Schmidlin became an agent for the London electrical firm of Karl Schall from RGS, Reiniger, Gebbert & Schall. Of interest to note, Schall just happened to be Schmidlin's brother-in-law. With the connection to Schall, Schmidlin became an initial importer and supplier of X-ray coils and tubes into Sydney for the medical practitioners. In the early days with this new technological advancement, the supplier of X-ray apparatus became the expert and the demonstrator. Schmidlin operated in the capacity as demonstrator and instructor for several years. He trained the medical men in the electrics of the new techniques. Beginning in June 1896, Schmidlin and his expertise as radiographer with x-ray apparatus were requested by surgeons for locating foreign bodies.

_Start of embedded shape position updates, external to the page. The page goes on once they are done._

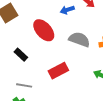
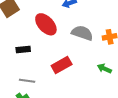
black rectangle: (21, 55) -> (23, 50), turned -48

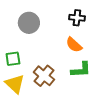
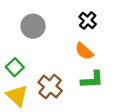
black cross: (77, 18) -> (88, 20), turned 35
green square: (13, 59) -> (15, 67), turned -35

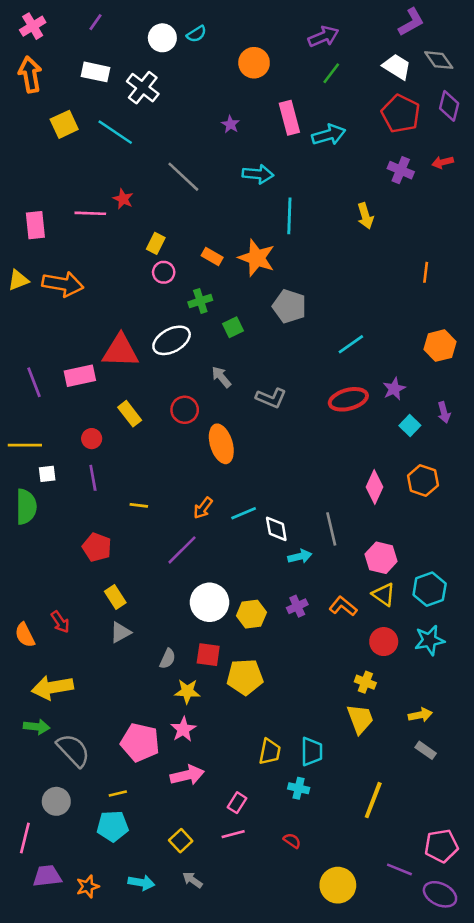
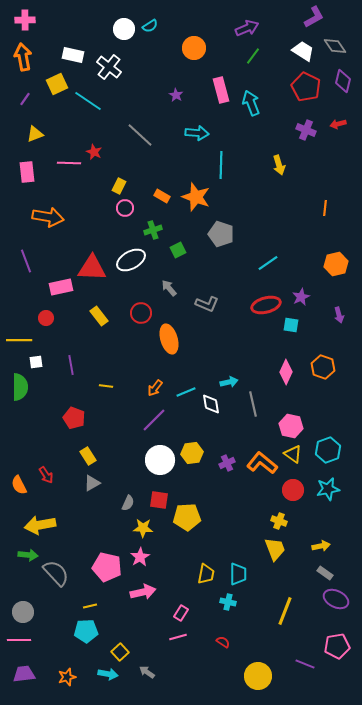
purple line: (96, 22) -> (25, 99), moved
pink cross: (33, 26) -> (25, 20), turned 30
yellow square: (64, 124) -> (57, 84), moved
cyan arrow: (329, 135) -> (251, 103), turned -95
yellow triangle: (18, 280) -> (35, 134), moved
purple line: (34, 382) -> (26, 261), moved
cyan square: (410, 425) -> (291, 325), moved, turned -35
red circle: (92, 439) -> (46, 318), moved
purple line: (182, 550) -> (154, 420), moved
cyan arrow: (300, 556) -> (229, 382), moved
orange L-shape: (343, 606) -> (262, 463), size x1.4
yellow hexagon: (251, 614) -> (192, 453), moved
gray circle: (56, 801) -> (23, 612), moved
pink line: (25, 838) -> (19, 640), turned 75
yellow square: (181, 841) -> (120, 652), moved
purple trapezoid: (47, 876) -> (24, 674), moved
purple ellipse: (440, 894) -> (336, 599), moved

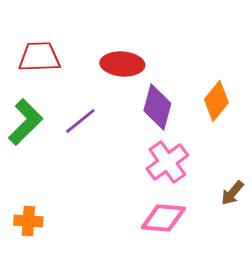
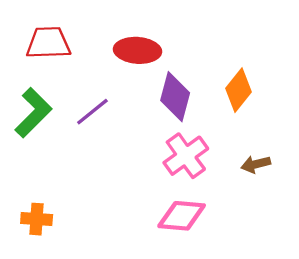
brown arrow: (232, 193) -> (256, 164), moved, turned 36

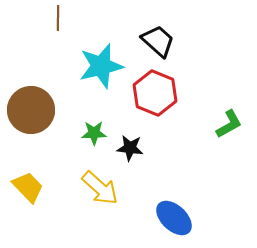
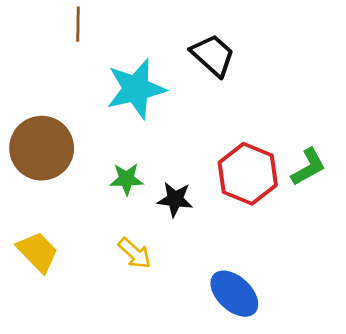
red hexagon: (155, 93) -> (248, 174), moved
yellow arrow: (100, 188) -> (135, 253), size x0.7

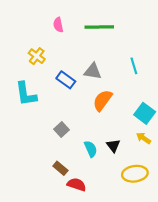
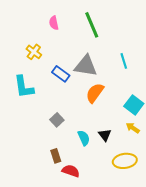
green line: (99, 27) -> (92, 25), turned 68
gray triangle: (93, 71) -> (86, 66), size x1.4
brown rectangle: (60, 168) -> (56, 156), turned 32

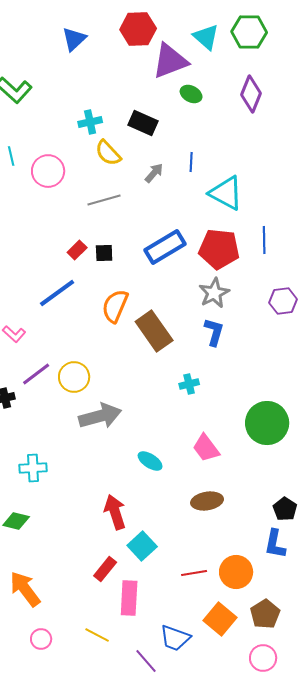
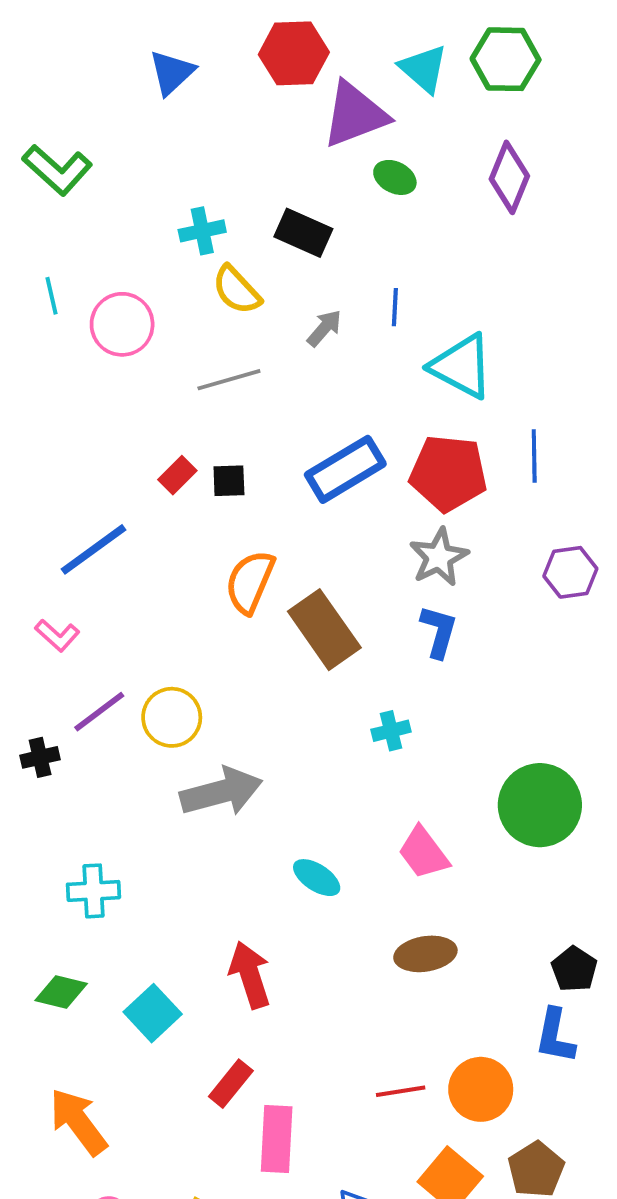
blue line: (57, 293) -> (93, 549), moved
cyan square: (142, 546) -> (153, 1013), moved

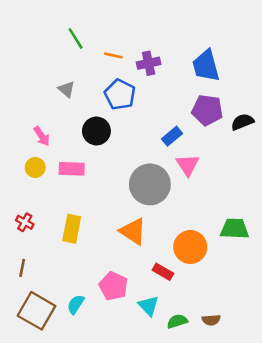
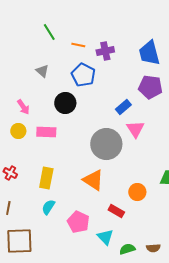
orange circle: (190, 247) -> (137, 192), size x0.7
cyan semicircle: (76, 304) -> (48, 207), moved
brown square: (36, 311) -> (19, 241), turned -32

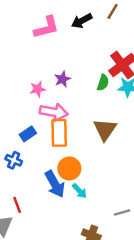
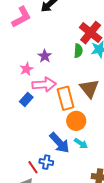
orange rectangle: (59, 133) -> (66, 98), moved
blue rectangle: (28, 134) -> (26, 99), moved
blue cross: (14, 160) -> (46, 162), moved
orange circle: (69, 169) -> (76, 121), moved

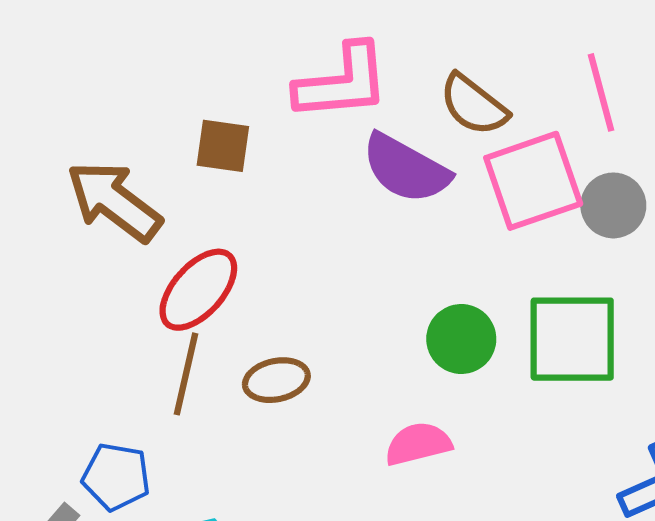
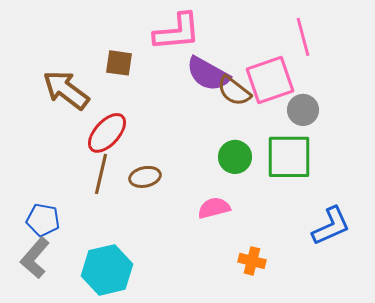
brown semicircle: (474, 105) -> (234, 91), moved
gray circle: (613, 205) -> (303, 110), moved
blue pentagon: (116, 477) -> (43, 220), moved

His equipment consisted of a 6-inch coil, a 6 cell bichromate battery configuration and Crookes Focus Tube, and on occasion necessitated that a 30-minute exposure be applied. With this apparatus, he produced successful negatives.

In 1906, F. Schmidlin, electrician, business located at 83 Elizabeth Street, Sydney, New South Wales advertised equipment available from his line of goods, that included portable accumulators for x-ray work and x-ray apparatus kept in stock with “a complete X-Ray Apparatus is always in readiness for Screen Examinations or to take Radiographs of Patients”.

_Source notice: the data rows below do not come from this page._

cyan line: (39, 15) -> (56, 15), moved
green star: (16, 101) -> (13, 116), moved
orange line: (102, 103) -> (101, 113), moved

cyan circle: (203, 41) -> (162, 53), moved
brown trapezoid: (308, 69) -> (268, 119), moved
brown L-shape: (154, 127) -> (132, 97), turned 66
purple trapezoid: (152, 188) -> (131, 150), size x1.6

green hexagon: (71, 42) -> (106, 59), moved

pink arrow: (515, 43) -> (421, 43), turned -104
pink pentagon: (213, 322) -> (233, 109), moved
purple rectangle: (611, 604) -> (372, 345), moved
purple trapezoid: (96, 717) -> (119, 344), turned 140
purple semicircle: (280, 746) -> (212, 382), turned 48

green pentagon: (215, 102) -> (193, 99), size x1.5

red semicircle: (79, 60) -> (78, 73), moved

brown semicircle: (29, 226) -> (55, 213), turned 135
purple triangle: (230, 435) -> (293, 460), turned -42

==Coverage in the local press==
In an effort to depict the mindset of the time and place, a few articles are reproduced here. In a typical example of the work that Schmidlin was called upon to perform, the Sydney Morning Herald carried this story on 15 August 1896.
The Rontgen Rays and Surgery.
The bullet in the leg of the man Acheson, who was shot near Tilpa, and is now in the Sydney Hospital, was located by means of the Rontgen rays applied by Mr. Schmidlin. The bullet was found near the bone. Dr. R. Steer Bowker performed an operation yesterday, and was successful in extracting the bullet without difficulty. - Sydney Morning Herald

Another such demonstration of the expertise of Schmidlin and witnessed by prominent medical men of the day, was recorded in the 22 August 1896 issue of The Town and Country Journal.
The Rontgen Rays. Successful Use at Sydney Hospital.

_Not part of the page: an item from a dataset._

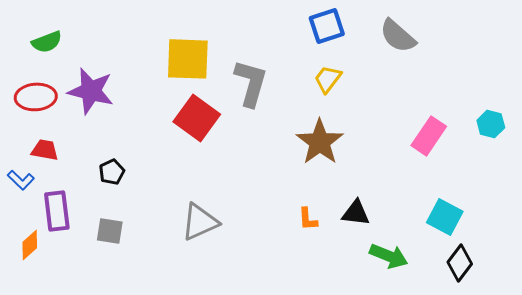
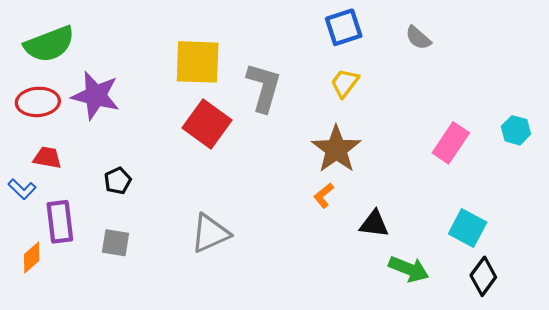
gray semicircle: (398, 36) -> (418, 38), size x0.7
green semicircle: (47, 42) -> (49, 44), size x1.6
orange L-shape: (308, 219) -> (324, 195), moved, turned 55

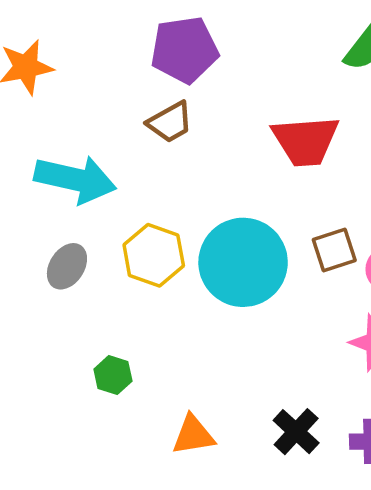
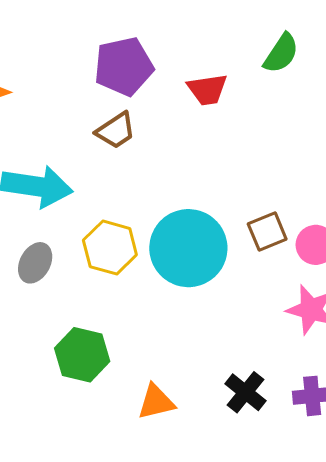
red trapezoid: (305, 141) -> (207, 90), moved, size x0.7
green hexagon: (113, 375) -> (82, 355), size x1.6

A series of interesting experiments with the Rontgen rays were completed at Sydney Hospital on the afternoon of August 14 by Mr. Schmidlin, electrician of Elizabeth – street. Under a 6 in Rumkorff induction coil and a Crookes focus tube previously exhausted, he photographed, or more properly speaking, shadowgraphed the bullet wound on the inside of the right thigh of Frederick Atcheson, the victim of the Tilpa shooting case. Mr. Schmidlin used extra rapid full plates, and allowed half an hour exposure in each case. The plate, wrapped in specially prepared silk and paper to protect it against the natural light, was placed immediately beneath the patient’s leg on the opposite side to the wound. Then the wound itself was laid bare, and with the patient stretched at full length in bed, and perfectly at ease, the fluorescent rays were flashed intermittently, and a splendid shadowgraph picture was the result. The bones of the leg were clearly defined, and the bullet itself equally so. A second exposure from a slightly different position was afterwards taken with another full plate for the purpose of showing the exact angle of the embedded bullet. Atcheson was placed under chloroform, and Dr. Bowker cut into the wound and removed the bullet with ease. The patient, said the doctors present, is necessarily subject to the usual dangers arising from surgery, but as an operation, success was complete and emphatic. Those who witnessed the removal were Drs. McCormick, Goode, Chisholm, Binnie (medical superintendent of Sydney Hospital) and others, including the resident medical staff of the institution. - The Town and Country Journal.

==Name change==
On 12 October 1925, Frank Schmidlin published a notice that declared his name to be changed to Frank Smidlin. Frank Smidlin of Anzac-parade, South Kensington near Sydney in New South Wales, medical practitioner, gave notice to abandon the name of Schmidlin.